For quite some time companies have suffered the scourge of absenteeism. Many workers did not comply with their work schedules, arriving late or not coming at all. It created alarming losses, but now it has a new form. A new trend has begun to emerge that is even worse than the previous one: occupational presenteeism.
What is it? Workplace presenteeism is being at work, but spending a lot of time doing things that are not work-related. It’s a problem associated with work-life balance. Employees have to take their children to school and care for sick family members, and do so much more.
Lack of motivation, frustration and poor relationships with coworkers are very common reasons between both absenteeism and presenteeism. The big difference is that in occupational presenteeism, the worker keeps their work schedule, though they’re not always doing work.
What causes occupational presenteeism?
The economic crisis contributed to presenteeism. The fear of losing a job makes many unmotivated workers decide not to skip work, even if that means tedious days of frustration and boredom. Many of them extend lunch breaks or go out to smoke, use the Internet for non-work purposes, read or even play video games.
Not only does occupational presenteeism affect a company’s productivity, but also the worker’s health. Lack of motivation and goals can cause disenchantment with employment, which in turn can be the root cause of depression. The same thing happens with workers who go to work while sick. Exposing your colleagues to illness is, apart from being pointless, dangerous.
“Many hands and hearts and minds generally contribute to anyone’s notable achievements”
Unfortunately, some companies force their employees to work unpaid overtime in exchange for not firing them. This behavior is shameful and quite questionable, legally speaking. But the worker accepts it for fear of retaliation. We are then faced with situations in which an unethical benefit prevails over trying to find alternatives that optimize a worker’s time and performance.
Is there a solution to occupational presenteeism?
Employee presenteeism, or at least a good part of it, has a solution. However, it is difficult to apply sanctions or a strict schedule policy.
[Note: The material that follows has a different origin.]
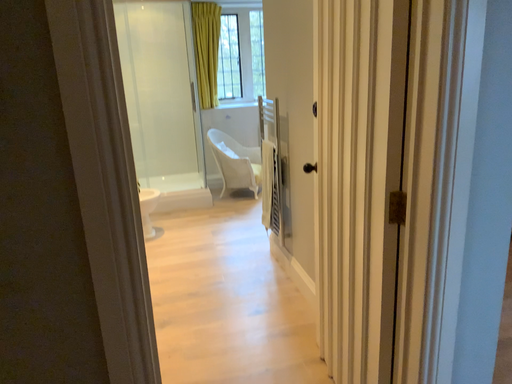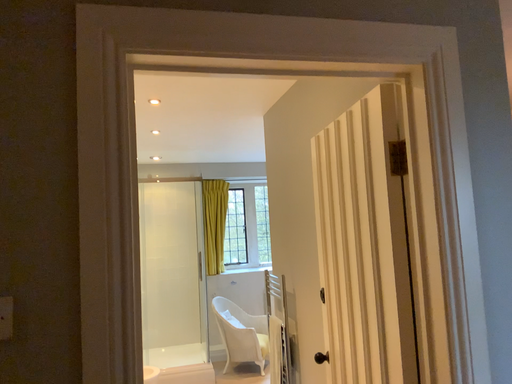 Question: Which way did the camera rotate in the video?

Choices:
 (A) rotated downward
 (B) rotated upward

Answer: (B)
On the contrary, that will just create more stress, anxiety and disillusionment among employees. They will just continue to blow off work in different ways. In addition, companies that do this run the risk of punishing people who are indeed motivated.
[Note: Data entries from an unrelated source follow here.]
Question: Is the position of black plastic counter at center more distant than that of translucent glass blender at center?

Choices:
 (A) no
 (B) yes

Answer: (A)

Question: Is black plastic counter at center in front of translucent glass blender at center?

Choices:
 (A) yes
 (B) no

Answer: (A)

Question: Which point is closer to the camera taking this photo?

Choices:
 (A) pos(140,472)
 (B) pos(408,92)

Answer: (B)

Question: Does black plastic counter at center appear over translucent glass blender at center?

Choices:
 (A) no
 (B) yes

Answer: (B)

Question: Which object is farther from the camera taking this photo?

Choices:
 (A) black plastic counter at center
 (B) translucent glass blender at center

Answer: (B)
However, concrete measures that focus on worker feedback can have a much more positive effects. We’re talking about social recognition, group recognition and individual recognition. If the employee feels that others appreciate their work, they’ll get motivated again. It’s good for a company to notice good performance and not just bad.
Depending on a worker’s position and responsibility, programs that encourage free expression and creativity can also help. In these cases, we seek a change in attitude, not just compliance with rules out of fear. The more pleasant the workplace, the better the results will be.
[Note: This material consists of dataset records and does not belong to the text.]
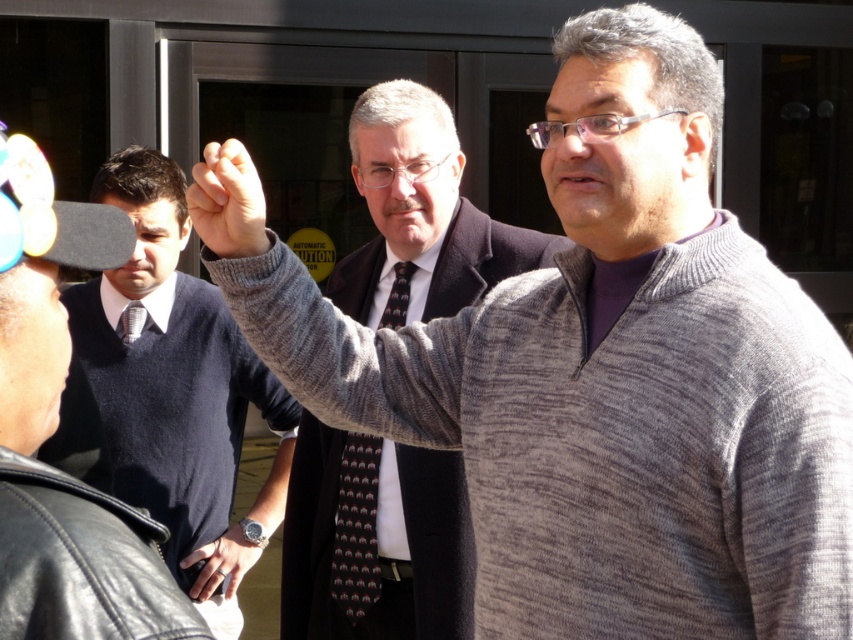 You are a fashion designer observing the scene. You notice the dark gray textured tie at center and the black leather watch at center. Which accessory is positioned to the right of the other?

The dark gray textured tie at center is to the right of black leather watch at center.

You are standing in front of the group and want to determine which of the two points, point (355, 269) or point (202, 579), is closer to you. Based on the spatial arrangement, which point is nearer?

Point (355, 269) is closer to the viewer than point (202, 579).

You are a photographer trying to capture a closeup of the black leather watch at center without including the knit gray sweater at center in the frame. Given their sizes, is this possible?

The knit gray sweater at center is bigger than the black leather watch at center. Since the sweater is larger, it might block the watch if positioned between them, making it challenging to frame the watch alone without the sweater appearing in the shot.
Making schedules more flexible is also a good way for employees to reconcile their work life with their family life, which indirectly influences their motivation. A position that allows work-life balance, as many positions do today, is undoubtedly an advantage. Employees will be thankful for it, especially if the company did not offer flexibility before.
If the worker feels content with their job (if even just minimally), then positive changes will increase. It is much more reasonable to focus on helping them ease their situation than applying extreme policies. Occupational health and safety is also a citizen’s right according to the World Health Organization. Dangerous work can cause irreversible damage in the mental and physical health of a person.